- [What to work on]:
Below are lines of records; copy exactly those from the one containing "う言葉が大好きな方です。" through the one containing "01:36 / 06 Avqust 2026", leaving the pictures behind.

--------------------

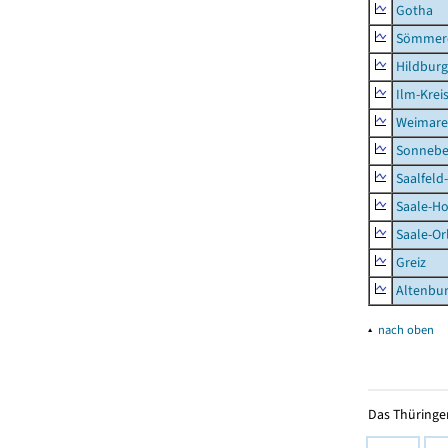
Gotha
Sömmer
Hildbur
Ilm-Krei
Weimare
Sonnebe
Saalfeld
Saale-Ho
Saale-Or
Greiz
Altenbu
▴
nach oben
Das Thüringer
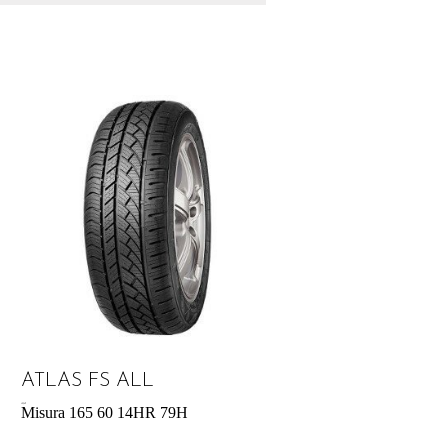
ATLAS FS ALL
40,26
€
Misura 165 60 14HR 79H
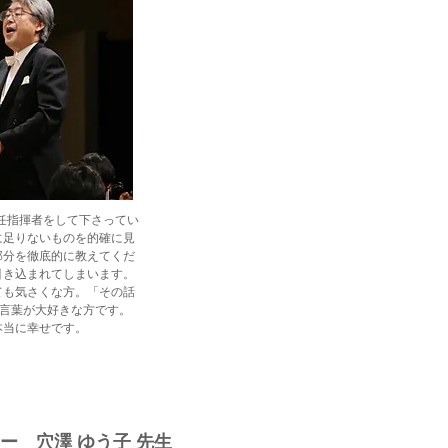
常任指揮者をして下さってい
に足りないものを的確に見
部分を徹底的に教えてくだ
引き込まれてしまいます。
も気さくな方。「その話
う言葉が大好きな方です。
本当に幸せです。
ナー 穴澤 ゆう子 先生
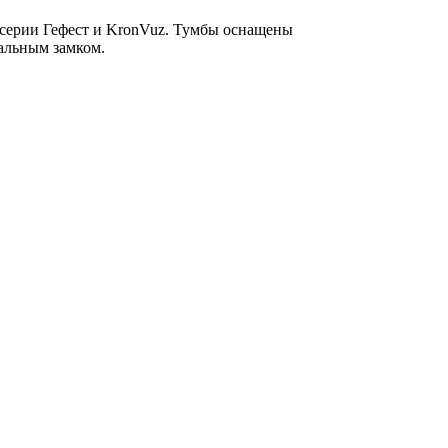
 серии Гефест и KronVuz. Тумбы оснащены
альным замком.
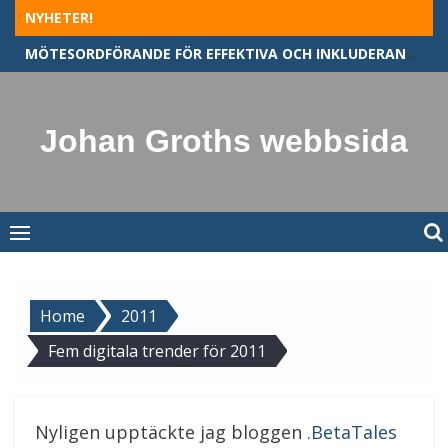
Skip
NYHETER!
to
MÖTESORDFÖRANDE FÖR EFFEKTIVA OCH INKLUDERANDE MÖTEN
content
Johan Groths webbsida
Home
2011
Fem digitala trender för 2011
Nyligen upptäckte jag bloggen
.BetaTales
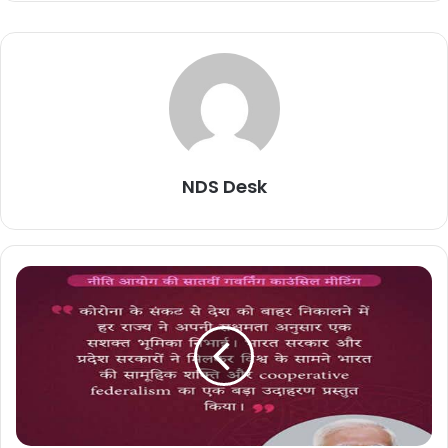
NDS Desk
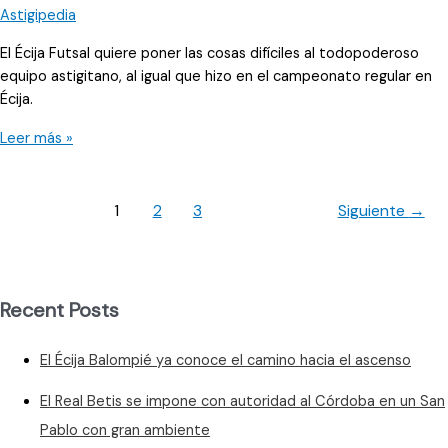
ida
ante
El Écija Futsal quiere poner las cosas difíciles al todopoderoso
el
equipo astigitano, al igual que hizo en el campeonato regular en
Virgili
Écija.
de
Cádiz
El
Leer más »
Nevaluz
Écija
UD,
1
2
3
Siguiente
→
con
la
intención
de
Recent Posts
vender
cara
El Écija Balompié ya conoce el camino hacia el ascenso
la
eliminatoria
El Real Betis se impone con autoridad al Córdoba en un San
Pablo con gran ambiente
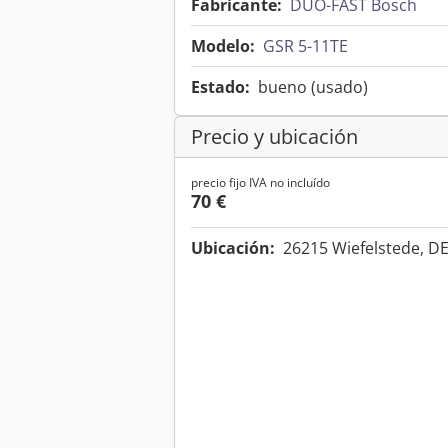
Fabricante:
DUO-FAST Bosch
Modelo:
GSR 5-11TE
Estado:
bueno (usado)
Precio y ubicación
precio fijo IVA no incluído
70 €
Ubicación:
26215 Wiefelstede, D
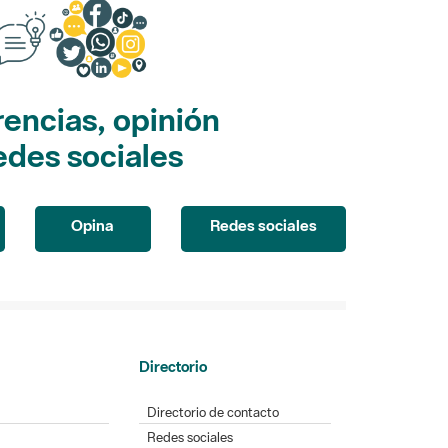
encias, opinión
edes sociales
Opina
Redes sociales
Directorio
Directorio de contacto
Redes sociales
Aplicaciones móviles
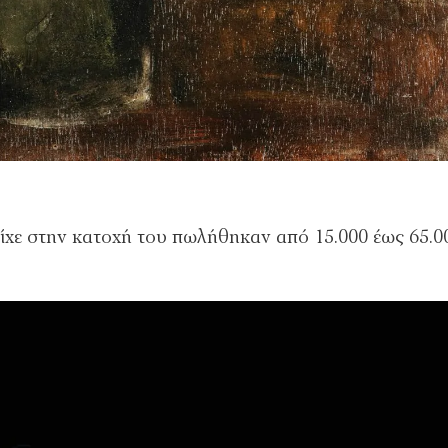
είχε στην κατοχή του πωλήθηκαν από 15.000 έως 65.0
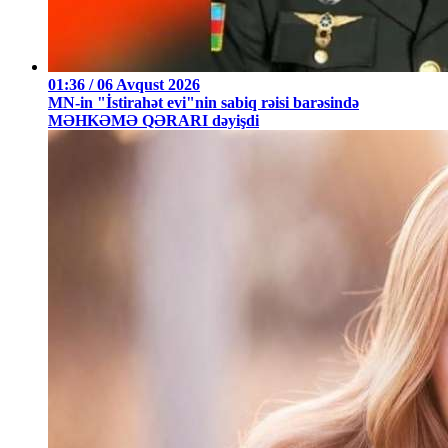
01:36 / 06 Avqust 2026
MN-in "İstirahət evi"nin sabiq rəisi barəsində
MƏHKƏMƏ QƏRARI dəyişdi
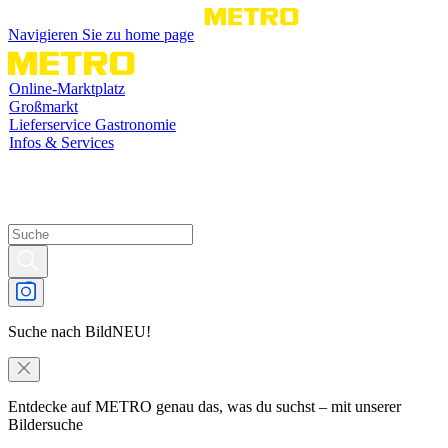
Navigieren Sie zu home page
Online-Marktplatz
Großmarkt
Lieferservice Gastronomie
Infos & Services
Suche nach Bild
NEU!
Entdecke auf METRO genau das, was du suchst – mit unserer
Bildersuche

--------------------

- [Output for this exercise]:
う言葉が大好きな方です。
本当に幸せです。
ナー 穴澤 ゆう子 先生
 серии Гефест и KronVuz. Тумбы оснащены
альным замком.
Skip
NYHETER!
to
MÖTESORDFÖRANDE FÖR EFFEKTIVA OCH INKLUDERANDE MÖTEN
content
Johan Groths webbsida
Home
2011
Fem digitala trender för 2011
Nyligen upptäckte jag bloggen
.BetaTales
NDS Desk
ida
ante
El Écija Futsal quiere poner las cosas difíciles al todopoderoso
el
equipo astigitano, al igual que hizo en el campeonato regular en
Virgili
Écija.
de
Cádiz
El
Leer más »
Nevaluz
Écija
UD,
1
2
3
Siguiente
→
con
la
intención
de
Recent Posts
vender
cara
El Écija Balompié ya conoce el camino hacia el ascenso
la
eliminatoria
El Real Betis se impone con autoridad al Córdoba en un San
Pablo con gran ambiente
Fabricante:
DUO-FAST Bosch
Modelo:
GSR 5-11TE
Estado:
bueno (usado)
Precio y ubicación
precio fijo IVA no incluído
70 €
Ubicación:
26215 Wiefelstede, D
encias, opinión
edes sociales
Opina
Redes sociales
Directorio
Directorio de contacto
Redes sociales
Aplicaciones móviles
είχε στην κατοχή του πωλήθηκαν από 15.000 έως 65.0
01:36 / 06 Avqust 2026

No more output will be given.